Even if one were to accept this fraudulent letter as somehow meaningful, it remains quite a reach to go from a "nighttime encounter with a lightly clad youth" to "Jesus as homo." I've had a couple embarassing nighttime encounters with lightly clad daughters in the hallways of our home; that does not make me a child molester.

In the end, Steinfels' story wraps up with a very justifiable call for "CSI: Academia," a much-needed look into what passes for research and publishable material regarding religion in our universities. But to get there, he pandered, he played to those hungry for fallen saviors, and disgraced a religion at its most holy time of year.

Despite his Jewish-sounding name, Steinfels is not Jewish; he's Catholic and a quite involved one at that:

SANTA CLARA, Calif. -- Peter Steinfels, former senior religion correspondent for The New York Times and author of A People Adrift: The Crisis of the Roman Catholic Church in America, will speak at Santa Clara University's graduate commencement ceremony ....

Steinfels currently directs the Fordham Center on Religion and Culture with his wife, Margaret O'Brien Steinfels.
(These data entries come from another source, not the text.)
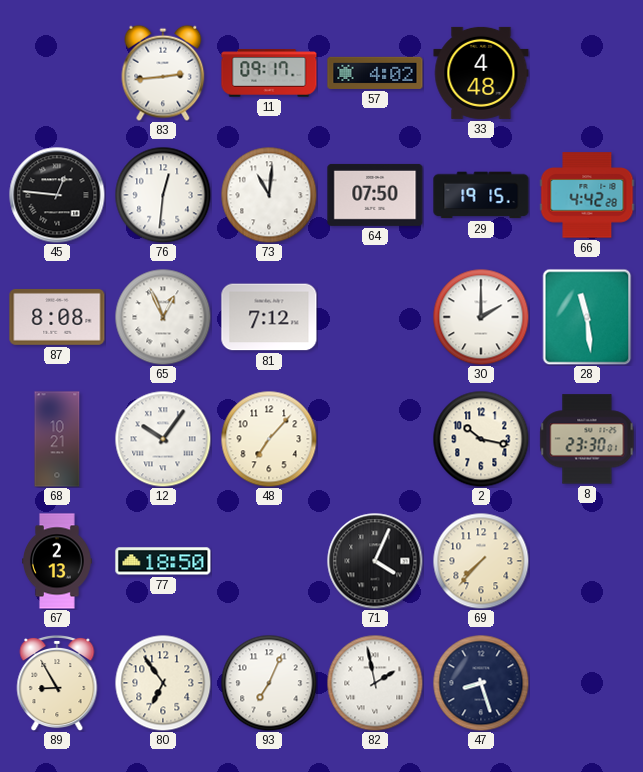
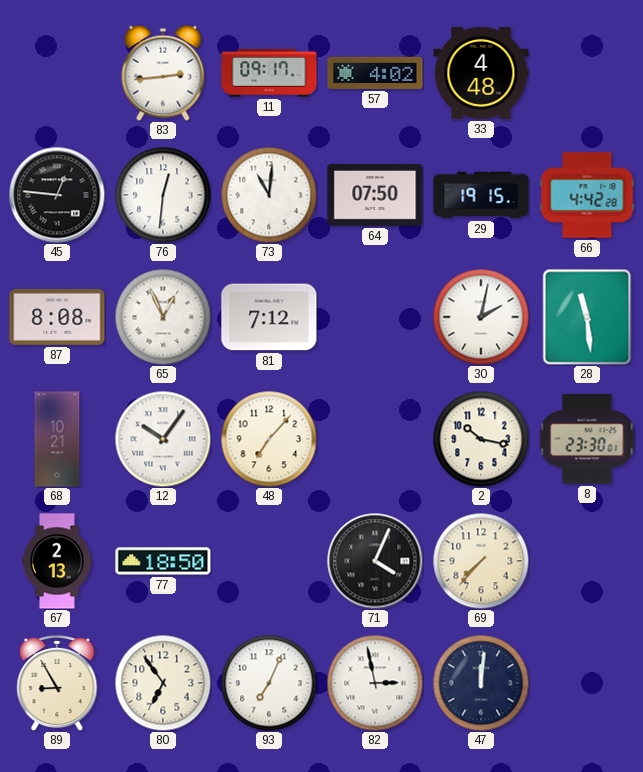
30: 2:00 -> 2:02
82: 1:58 -> 2:58
47: 8:27 -> 12:01
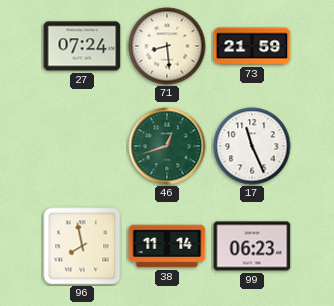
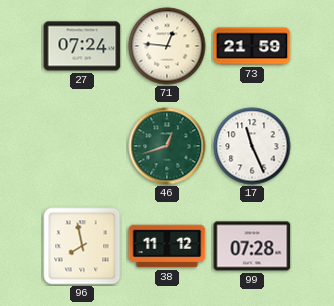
71: 8:29 -> 12:46
38: 11:14 -> 11:12
99: 06:23 -> 07:28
He has served as an editor of Commonweal magazine, the independent journal published by Catholic lay people, and The Hastings Center Report, the leading journal of medical and scientific ethics. He has been a visiting professor at Georgetown University, University of Notre Dame, and the University of Dayton. Peter and his wife will receive honorary degrees from the university at the ceremony.

"Peter and Margaret have enhanced our society through their ongoing work to educate the American public about the importance of spiritual life and their careful analysis of the role of the Catholic Church in American society. We believe that our students and their families can learn from Peter and Margaret's knowledge, wisdom, and experience," said SCU President Paul Locatelli, S.J
Be that as it may, I hope he visits his priest soon, confesses this sin, and begs forgiveness for this great disservice he has done to his savior, his church, and to those who might yet be saved, were it not for garbage like this running during the Easter season.